As Lee unflinchingly displays, it can also be ugly as hell. At the centre of this ugliness is John David Washington’s unflappable, dignified and determined Ron Stallworth: a moral man able to hold his head high regardless of the blatant racism regularly directed at him by fellow (white) police officers not afraid to let him know that he’s unwelcome at his place of work. Compounding his man-out-of-place status even further is the undercover investigation he chooses to pursue — infiltrating the Ku Klux Klan — and his blossoming romance with pro-black / anti-cop activist Patrice (Laura Harrier), whom he understandably doesn’t want to discover his occupation.
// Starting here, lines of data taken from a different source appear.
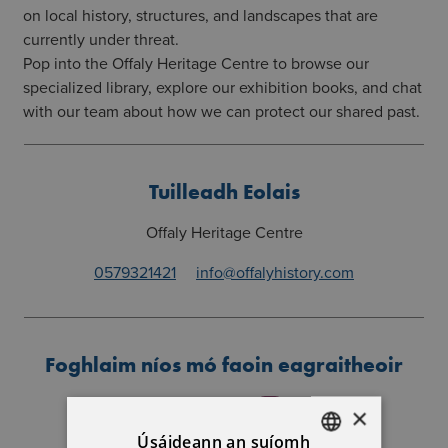
on local history, structures, and landscapes that are
currently under threat.
Pop into the Offaly Heritage Centre to browse our
specialized library, explore our exhibition books, and chat
with our team about how we can protect our shared past.
Tuilleadh Eolais
Offaly Heritage Centre
0579321421
info@offalyhistory.com
Foghlaim níos mó faoin eagraitheoir
×
Úsáideann an suíomh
Although Ron boldly gains the trust of the KKK via phone while on the job, it’s (non-practicing) Jewish detective Flip Zimmerman (Driver) who is placed in equally hot water: as the public face of “Ron”, it’s his job to work his way into the KKK ranks by meeting with members Walter (Ryan Eggold) and offsider Felix (Jasper Pääkkönen), a violent psychopath suspicious of Flip from the outset.
Although Lee milks every ounce of tension possible from the set-up, he also gives Blackkklansman the confident swagger of a blaxploitation film: Ron may be victimised, but he’s no victim.
The subject matter may be serious — there’s a jaw-dropping scene involving Harry Belafonte recounting an horrific hate crime he witnessed — but Lee delves into how righteous anger can sometimes give way to a sense of grim bemusement. As such, there’s a strain of humour that runs through the film that’s happy to laugh at the absurdity of it all: at one point there’s a call between an I-can’t-believethis-is-happening Ron and Grand Wizard David Duke (Topher Grace), the latter promising to personally see to the speedy approval of Ron’s KKK application.
Lee doesn’t always strike the right tonal balance between the humour and the harrowing moments, but it matters not — this is easily his most vital and flat-out entertaining film in years. And thanks to footage of Trump and the 2017 Unite The Right rally shown during the coda, he saves the biggest gut-punch for last: yes, this shit actually happened — and yes, this shit is still actually happening.
VERDICT A potent mix that mines laughs and lacerating truths from subject matter sadly as timely as ever, Blackkklansman is an incendiary must-see.
Ron (John David Washington) and Patrice (Laura Harrier) fight the power.